* _Exercise description_: Please count the lines of the data that contain "Ardmillan" and state only the total.

[Saved entries]
=== Begin Enclosure ===

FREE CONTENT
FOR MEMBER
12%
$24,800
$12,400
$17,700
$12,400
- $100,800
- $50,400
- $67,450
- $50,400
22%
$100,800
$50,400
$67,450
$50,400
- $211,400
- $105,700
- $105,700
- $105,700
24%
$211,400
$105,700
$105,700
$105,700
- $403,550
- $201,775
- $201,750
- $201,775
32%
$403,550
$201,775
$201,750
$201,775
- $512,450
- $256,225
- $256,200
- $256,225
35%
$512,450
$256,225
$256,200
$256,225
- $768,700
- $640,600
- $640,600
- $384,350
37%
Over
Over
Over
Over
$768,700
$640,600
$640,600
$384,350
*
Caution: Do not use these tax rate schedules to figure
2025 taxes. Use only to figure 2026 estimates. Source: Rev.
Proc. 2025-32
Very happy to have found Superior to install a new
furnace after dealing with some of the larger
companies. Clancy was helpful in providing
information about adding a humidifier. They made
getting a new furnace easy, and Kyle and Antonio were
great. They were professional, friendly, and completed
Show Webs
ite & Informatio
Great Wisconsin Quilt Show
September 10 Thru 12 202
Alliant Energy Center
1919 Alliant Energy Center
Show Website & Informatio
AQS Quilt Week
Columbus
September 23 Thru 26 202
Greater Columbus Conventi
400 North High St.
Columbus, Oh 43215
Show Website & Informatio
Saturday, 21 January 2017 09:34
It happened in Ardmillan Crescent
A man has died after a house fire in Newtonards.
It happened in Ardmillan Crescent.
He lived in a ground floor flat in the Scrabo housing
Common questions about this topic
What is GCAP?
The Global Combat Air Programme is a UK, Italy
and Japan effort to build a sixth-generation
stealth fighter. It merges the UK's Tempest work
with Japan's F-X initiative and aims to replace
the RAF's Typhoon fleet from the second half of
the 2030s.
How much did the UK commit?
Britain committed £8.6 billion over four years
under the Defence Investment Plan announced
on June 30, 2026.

=== End Enclosure ===
=== Begin Enclosure ===

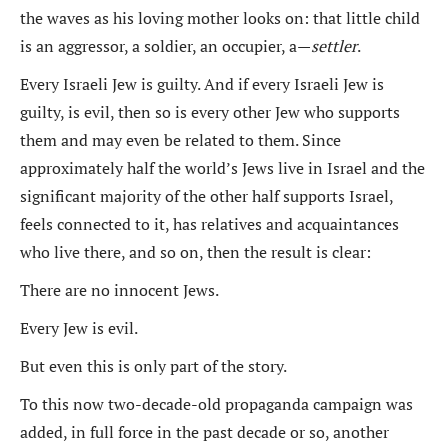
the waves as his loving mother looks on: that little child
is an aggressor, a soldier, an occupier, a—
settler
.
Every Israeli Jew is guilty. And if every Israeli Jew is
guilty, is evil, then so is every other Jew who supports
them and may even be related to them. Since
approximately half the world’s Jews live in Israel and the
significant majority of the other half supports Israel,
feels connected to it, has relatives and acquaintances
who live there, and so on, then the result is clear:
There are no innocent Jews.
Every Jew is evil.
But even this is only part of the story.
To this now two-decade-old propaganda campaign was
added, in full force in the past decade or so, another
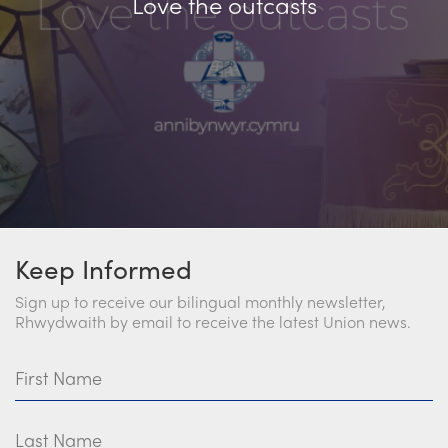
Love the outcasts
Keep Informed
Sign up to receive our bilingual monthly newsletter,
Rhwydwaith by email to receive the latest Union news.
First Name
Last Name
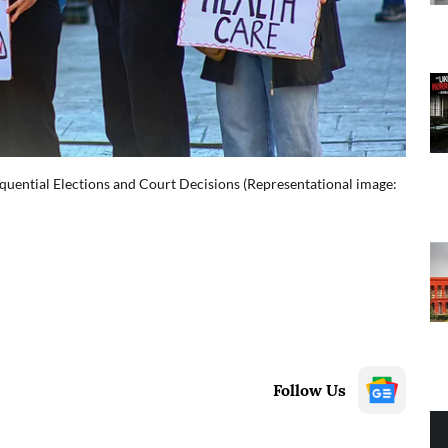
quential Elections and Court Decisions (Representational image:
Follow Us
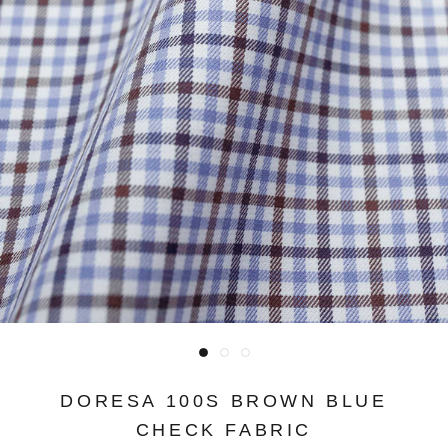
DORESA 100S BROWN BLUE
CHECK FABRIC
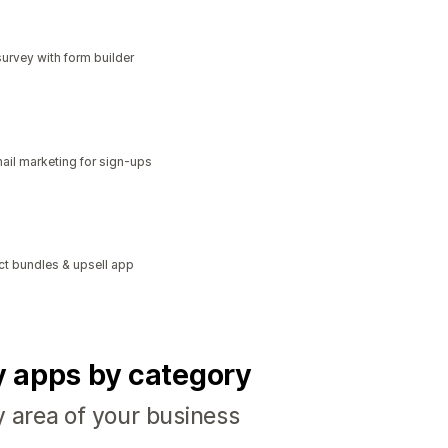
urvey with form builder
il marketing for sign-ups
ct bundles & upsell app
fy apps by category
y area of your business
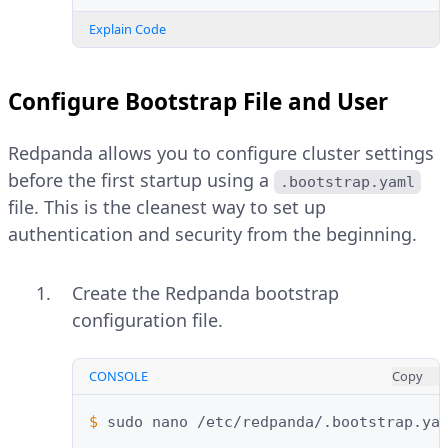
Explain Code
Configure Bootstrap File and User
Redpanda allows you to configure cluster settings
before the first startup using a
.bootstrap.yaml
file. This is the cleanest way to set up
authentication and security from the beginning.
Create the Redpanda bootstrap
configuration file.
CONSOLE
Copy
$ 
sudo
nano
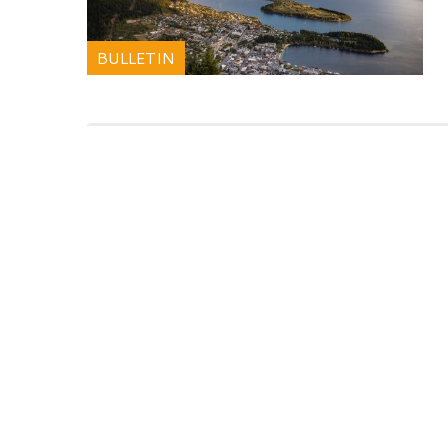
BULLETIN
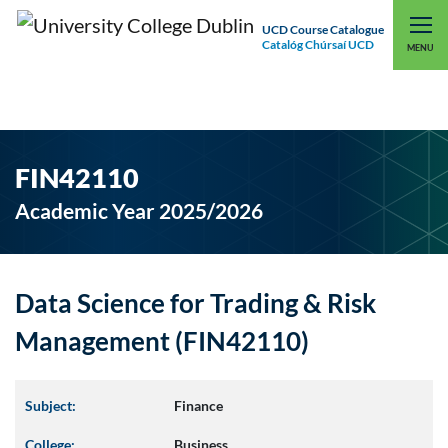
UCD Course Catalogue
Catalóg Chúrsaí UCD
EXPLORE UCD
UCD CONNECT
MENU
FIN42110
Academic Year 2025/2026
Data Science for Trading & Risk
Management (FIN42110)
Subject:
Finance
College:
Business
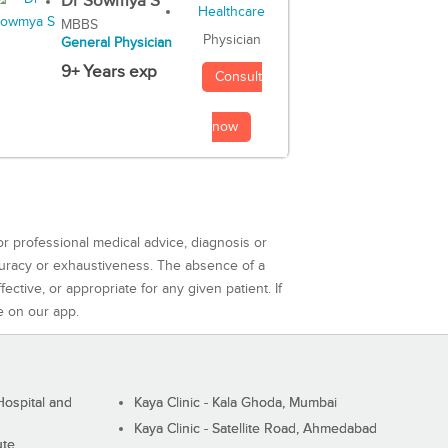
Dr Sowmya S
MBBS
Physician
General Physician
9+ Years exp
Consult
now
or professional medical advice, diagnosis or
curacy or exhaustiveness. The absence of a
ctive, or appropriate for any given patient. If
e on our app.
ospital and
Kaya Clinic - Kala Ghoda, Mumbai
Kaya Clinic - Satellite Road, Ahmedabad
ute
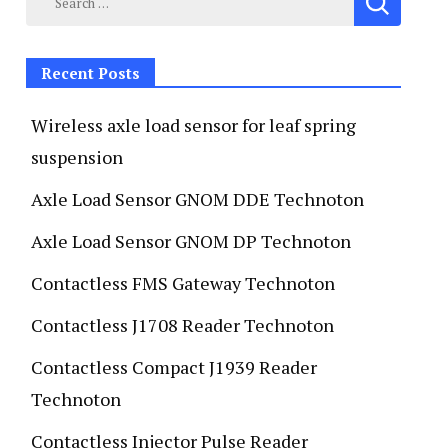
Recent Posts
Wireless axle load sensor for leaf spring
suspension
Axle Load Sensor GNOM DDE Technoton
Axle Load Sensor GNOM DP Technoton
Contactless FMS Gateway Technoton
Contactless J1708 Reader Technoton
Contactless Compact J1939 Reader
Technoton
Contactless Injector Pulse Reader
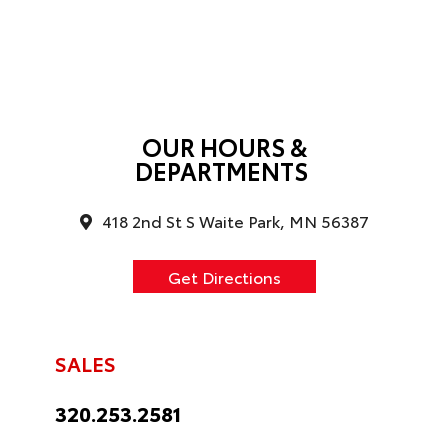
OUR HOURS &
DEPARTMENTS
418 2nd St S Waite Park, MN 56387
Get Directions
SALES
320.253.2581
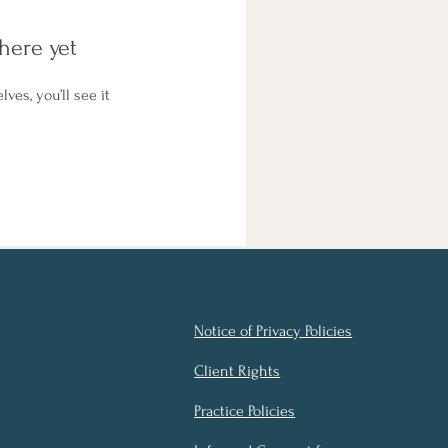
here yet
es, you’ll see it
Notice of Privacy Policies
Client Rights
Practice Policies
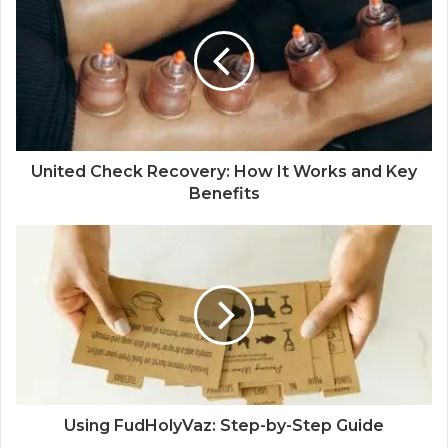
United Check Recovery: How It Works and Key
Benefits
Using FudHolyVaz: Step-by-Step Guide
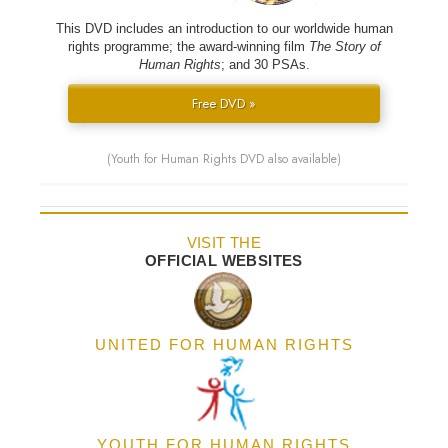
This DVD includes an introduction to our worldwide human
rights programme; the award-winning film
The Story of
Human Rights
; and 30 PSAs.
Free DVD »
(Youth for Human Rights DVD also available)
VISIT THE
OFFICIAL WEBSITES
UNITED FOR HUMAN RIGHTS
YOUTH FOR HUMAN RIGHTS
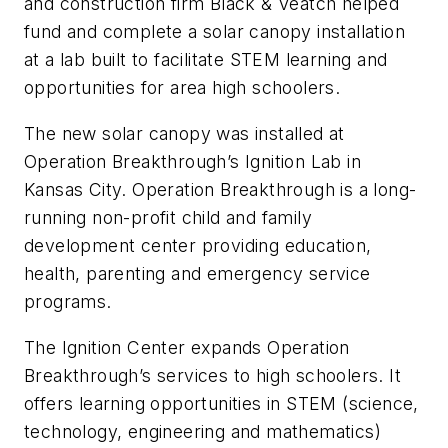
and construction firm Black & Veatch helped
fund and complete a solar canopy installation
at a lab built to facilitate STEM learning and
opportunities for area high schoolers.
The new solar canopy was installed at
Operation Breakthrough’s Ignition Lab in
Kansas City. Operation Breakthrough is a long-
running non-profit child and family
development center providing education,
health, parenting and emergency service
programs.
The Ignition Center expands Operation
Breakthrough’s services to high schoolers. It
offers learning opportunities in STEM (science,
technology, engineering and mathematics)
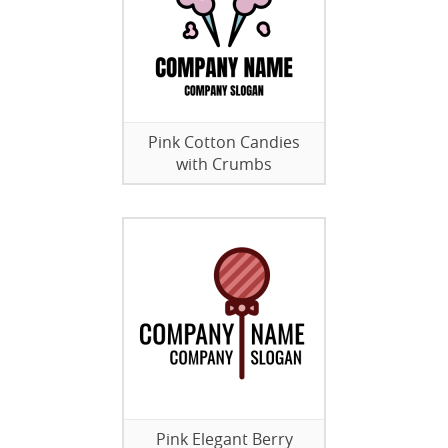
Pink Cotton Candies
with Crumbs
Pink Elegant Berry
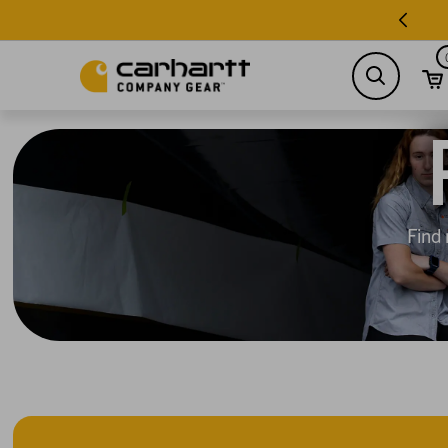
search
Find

=== End Enclosure ===
=== Begin Enclosure ===

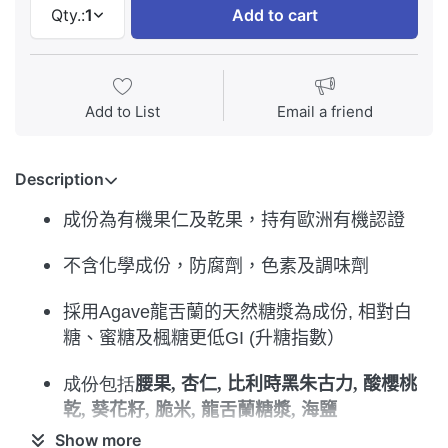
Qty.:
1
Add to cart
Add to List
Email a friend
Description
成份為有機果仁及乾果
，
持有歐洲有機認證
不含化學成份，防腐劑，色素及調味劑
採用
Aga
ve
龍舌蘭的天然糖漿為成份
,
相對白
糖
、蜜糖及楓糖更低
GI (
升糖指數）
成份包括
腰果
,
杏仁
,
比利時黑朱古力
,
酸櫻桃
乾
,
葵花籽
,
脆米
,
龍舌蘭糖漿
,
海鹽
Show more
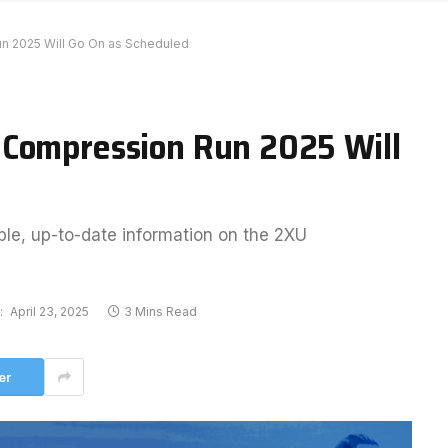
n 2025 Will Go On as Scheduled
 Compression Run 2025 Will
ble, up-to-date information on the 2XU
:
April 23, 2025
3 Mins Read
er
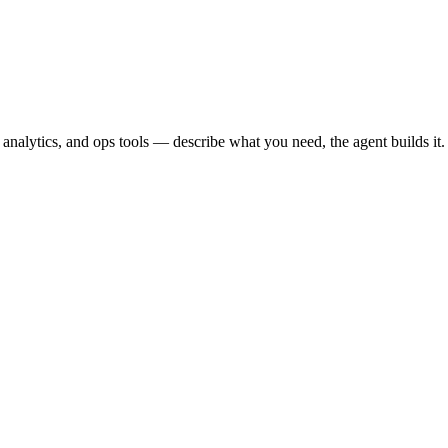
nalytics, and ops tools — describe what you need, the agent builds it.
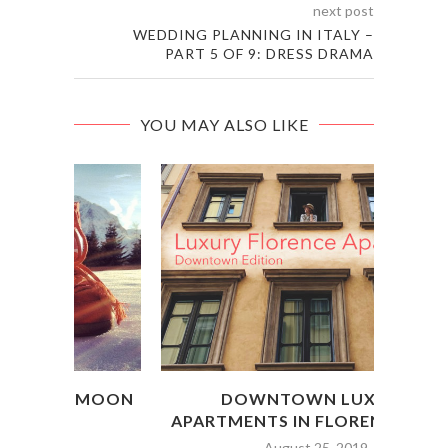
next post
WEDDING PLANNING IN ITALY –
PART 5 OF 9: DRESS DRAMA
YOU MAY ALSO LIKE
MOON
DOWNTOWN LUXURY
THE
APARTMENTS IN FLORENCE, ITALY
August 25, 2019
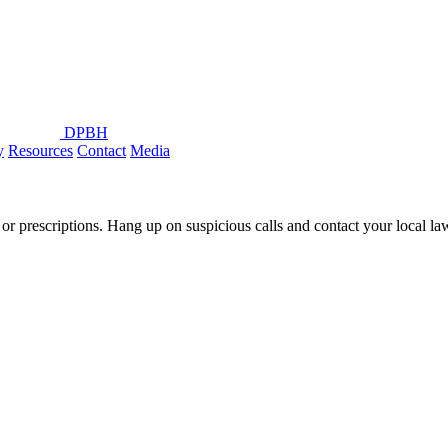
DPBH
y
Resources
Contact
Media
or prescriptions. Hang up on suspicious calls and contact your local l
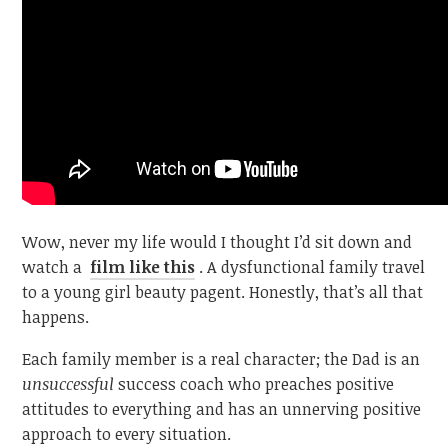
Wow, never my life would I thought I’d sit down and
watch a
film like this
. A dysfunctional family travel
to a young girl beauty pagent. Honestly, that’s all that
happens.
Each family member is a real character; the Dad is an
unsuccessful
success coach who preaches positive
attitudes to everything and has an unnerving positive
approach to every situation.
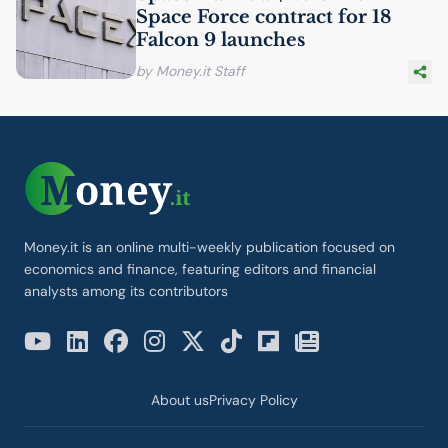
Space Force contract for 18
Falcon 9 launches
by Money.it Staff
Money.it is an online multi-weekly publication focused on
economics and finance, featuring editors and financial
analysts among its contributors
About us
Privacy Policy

=== End Enclosure ===

* _Your response_: 2